Gov. Rick Snyder and Assistant Minister to the Deputy Prime Minister Andrew Broad of Australia have signed a Memorandum of Understanding to collaborate on high tech vehicle and road systems that will improve transportation safety. Michigan Department of Transportation Director Kirk Steudle was in Melbourne, Australia representing Governor Snyder and the state of Michigan during the ceremonial signing.
With connected and intelligent transportation systems operating in a global market, cooperation and collaboration between nations and states will be crucial to addressing the wide array of operating conditions and safety issues that apply to connected and automated vehicles. The MOU addresses cooperation on issues including education, research, testing standards, and operational organization logistics.
“This MOU builds on Michigan’s leadership to accelerate the worldwide implementation and acceptance of connected and automated vehicle technologies,” Snyder said. “This agreement establishes a great partnership through which we will share research and knowledge between Michigan and Australia in the development and deployment of intelligent vehicle transportation. We need to ensure technology and safety go hand-in-hand with progress.”
Automotive testing is more dependent than ever on the environment in which the vehicle operates. Sharing what is learned and best practices from the unique and diverse environmental conditions each country or state offers provides robust information to ensure consistent standards for safety are set and met.
“Over 90 percent of crashes are estimated to result at least in part from human choices, so the potential benefits from sharing of expertise and experience between our two jurisdictions are enormous,” said Deputy Prime Minister and Minister for Infrastructure, Transport and Regional Development Michael McCormack. “This is just one way the Government is promoting safer vehicles on safer roads, including for our regions where road crashes remain unacceptably high.”
Additional benefits of the MOU include the sharing of experiences and lessons to accelerate the learnings needed to deploy complex technologies, an increased pool of qualified personnel to work on finding solutions to ensure the safety of autonomous vehicles and an increased awareness of potential development partnerships, supply chain assistance and testing capabilities between the Michigan and Australian automotive companies.

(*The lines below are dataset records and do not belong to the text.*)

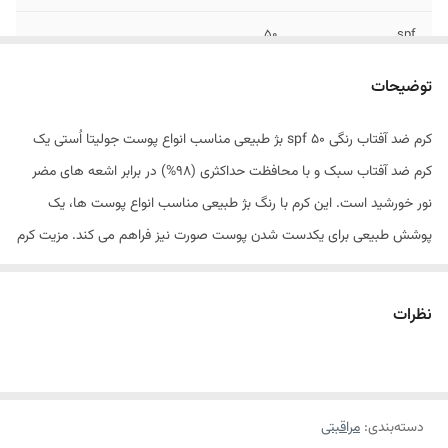
50
spf
حجم
50ml
توضیحات
حاوی
عصاره کالوس همیشه بهار، کلاژن هیدرولیز شده،
کرم ضد آفتاب رنگی spf 50 بژ طبیعی مناسب انواع پوست جولیتا اُستی یک
سدیم پی سی ای، پروپیلن گلایکول
کرم ضد آفتاب سبک و با محافظت حداکثری (98%) در برابر اشعه های مضر
نور خورشید است. این کرم با رنگ بژ طبیعی مناسب انواع پوست ها، یک
پوشش طبیعی برای یکدست شدن پوست صورت نیز فراهم می کند. مزیت کرم
ضد آفتاب رنگی جولیتا اُستی این است که دیگر نیازی به کرم پودر نداشته و
برای ترمیم کرم ضد آفتاب خود دچار مشکل نخواهید شد. این کرم مناسب
نظرات
انواع پوست بوده و وجود مواد مغذی در آن باعث رطوبت رسانی، کمک به
کاهش چین و چروک و شفافیت پوست می گردد. پیش از خرید کرم ضد آفتاب
رنگی spf 50 بژ طبیعی مناسب انواع پوست جولیتا اُستی، می توانید برای
دسته‌بندی
:
مراقبتی
اطلاعات کامل تر از ویژگی های این کرم ضد آفتاب ادامه این مطلب را بخوانید.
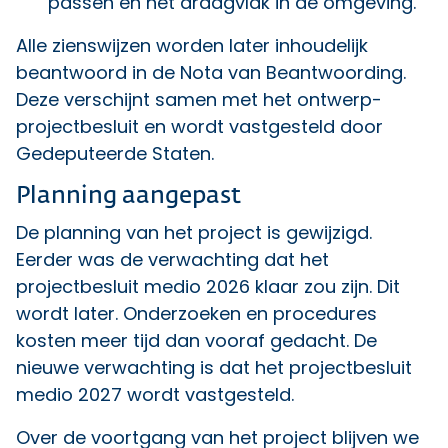
passen en het draagvlak in de omgeving.
Alle zienswijzen worden later inhoudelijk
beantwoord in de Nota van Beantwoording.
Deze verschijnt samen met het ontwerp-
projectbesluit en wordt vastgesteld door
Gedeputeerde Staten.
Planning aangepast
De planning van het project is gewijzigd.
Eerder was de verwachting dat het
projectbesluit medio 2026 klaar zou zijn. Dit
wordt later. Onderzoeken en procedures
kosten meer tijd dan vooraf gedacht. De
nieuwe verwachting is dat het projectbesluit
medio 2027 wordt vastgesteld.
Over de voortgang van het project blijven we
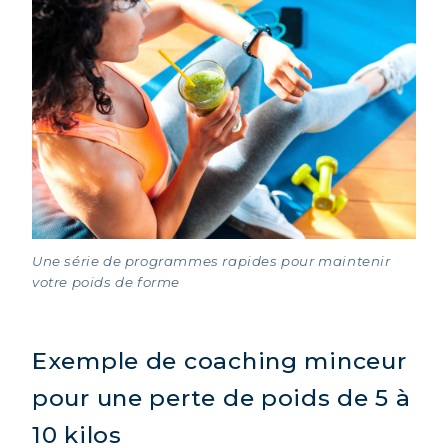
Une série de programmes rapides pour maintenir
votre poids de forme
Exemple de coaching minceur
pour une perte de poids de 5 à
10 kilos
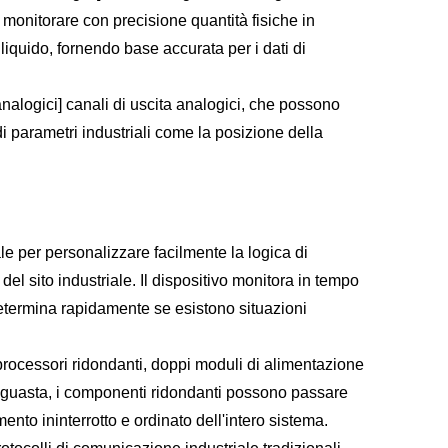
 monitorare con precisione quantità fisiche in
iquido, fornendo base accurata per i dati di
alogici] canali di uscita analogici, che possono
 di parametri industriali come la posizione della
e per personalizzare facilmente la logica di
del sito industriale. Il dispositivo monitora in tempo
determina rapidamente se esistono situazioni
rocessori ridondanti, doppi moduli di alimentazione
i guasta, i componenti ridondanti possono passare
nto ininterrotto e ordinato dell'intero sistema.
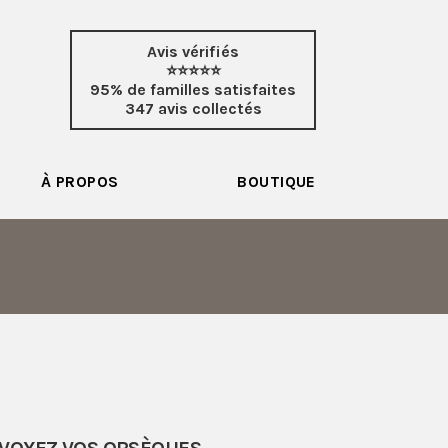
Avis vérifiés
⭐⭐⭐⭐⭐
95% de familles satisfaites
347 avis collectés
À PROPOS
BOUTIQUE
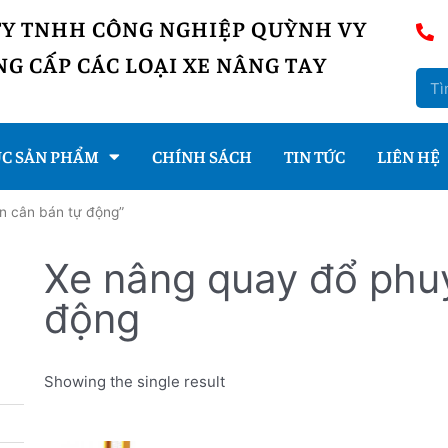
TY TNHH CÔNG NGHIỆP QUỲNH VY
G CẤP CÁC LOẠI XE NÂNG TAY
C SẢN PHẨM
CHÍNH SÁCH
TIN TỨC
LIÊN HỆ
n cân bán tự động”
Xe nâng quay đổ phu
động
Showing the single result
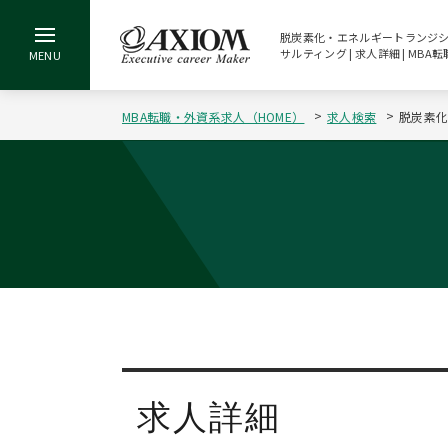
脱炭素化・エネルギートランジショ
サルティング | 求人詳細 | M
MBA転職・外資系求人（HOME）
求人検索
脱炭素化
求人詳細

This MOU signing is an acknowledgement of a new and expanded industrial ecosystem growing up around highly-automated vehicles, with established and new players, fast-moving partnerships, collaborations, and acquisitions. These connected and automated technologies are being pursued world-wide because of their potential to save lives. The U.S. National Highway Traffic Safety Administration estimates 94 percent of serious crashes in the U.S. are the result of human choices. Additionally, mobility services, such as ride sharing, are having an impact on the automotive industry and mobility-on-demand is playing a crucial role in the development of smart cities.
“Ensuring the safety of connected and automated vehicles is paramount, and that will require a truly global approach to testing and validating the technology, as well as addressing the regulatory and policy environment those efforts operate in,” said Director Steudle. “Michigan is proud to work alongside the world’s transportation leaders to address these challenges and opportunities to help bring connected and automated vehicles to roadways around the globe.”

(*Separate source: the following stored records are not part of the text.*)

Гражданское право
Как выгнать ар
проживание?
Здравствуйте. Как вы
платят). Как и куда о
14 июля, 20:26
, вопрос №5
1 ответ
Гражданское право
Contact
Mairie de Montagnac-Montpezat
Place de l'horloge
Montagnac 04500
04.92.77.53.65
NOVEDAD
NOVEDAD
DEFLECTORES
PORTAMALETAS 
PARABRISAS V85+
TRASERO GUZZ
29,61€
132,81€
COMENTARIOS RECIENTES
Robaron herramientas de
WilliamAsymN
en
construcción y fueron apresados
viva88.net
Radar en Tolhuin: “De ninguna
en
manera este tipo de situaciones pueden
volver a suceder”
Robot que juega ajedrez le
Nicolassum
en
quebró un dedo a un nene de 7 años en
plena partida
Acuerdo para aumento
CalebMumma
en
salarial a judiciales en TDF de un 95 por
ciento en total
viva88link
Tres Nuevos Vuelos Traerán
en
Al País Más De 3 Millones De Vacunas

Specific areas for possible cooperation identified within the MOU include:
- Sharing scientific, technological, regulatory and policy data; co-hosting meetings, workshops and conferences between Michigan and Australia as well as other countries;
- Sharing best practices in skilled trades and workforce development programs;
- Developing new programs to address emerging technology needs;
- The creation of a joint task force to provide advice on strengthening Michigan and Australian technology clusters and connecting key coordinating bodies.
The University of Melbourne played a central role in advancing the MOU between the governments of Australia and Michigan, primarily through AIMES (Australian Integrated Multimodal EcoSystem). The MOU supports links between, for example, AIMES, home to a live test bed on Melbourne city streets, and Michigan’s Mcity and American Center for Mobility off-road facilities.
“The University of Melbourne is proud to play a key role advancing the transport technology agreement between the Governments of Australia and Michigan USA, through the Australian Integrated Multimodal Ecosystem (AIMES),” said University of Melbourne Deputy Vice Chancellor (Research), Professor Jim McCluskey. “The Melbourne test bed on city streets provides a valuable counterpoint to Michigan’s off-roadway facilities. As the long-standing global centre of the automotive industry, Michigan is the leading state for research and deployment of connected and automated vehicles. This MOU expands the bandwidth of industrial and public sector automated vehicle efforts in both places. The accelerated development of crash-avoiding technologies will save lives.”
Also present at the signing was Kevin Kerrigan, Senior Vice President of the Michigan Automotive Office.
This is the fourth MOU signed between Michigan and nations around the globe, including the United Kingdom, the Netherlands and The People’s Republic of China. The state of Michigan has also signed MOUs with the Austrian State of Styria and the Canadian Province of Ontario.